Stored data entries
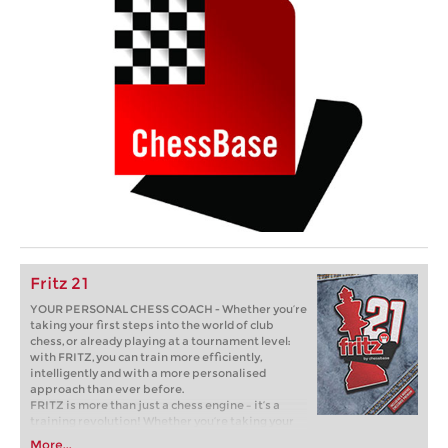
Fritz 21
YOUR PERSONAL CHESS COACH - Whether you’re
taking your first steps into the world of club
chess, or already playing at a tournament level:
with FRITZ, you can train more efficiently,
intelligently and with a more personalised
approach than ever before.
FRITZ is more than just a chess engine – it’s a
training revolution! Whether you’re taking your
first steps into the world of club chess, or already
More...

### [Task]
Reproduce, word for word, the lines of the data from the one that contains "intelligently and with a more personalised" to the end, both ends included.

### [Completed exercise]
intelligently and with a more personalised
approach than ever before.
FRITZ is more than just a chess engine – it’s a
training revolution! Whether you’re taking your
first steps into the world of club chess, or already
More...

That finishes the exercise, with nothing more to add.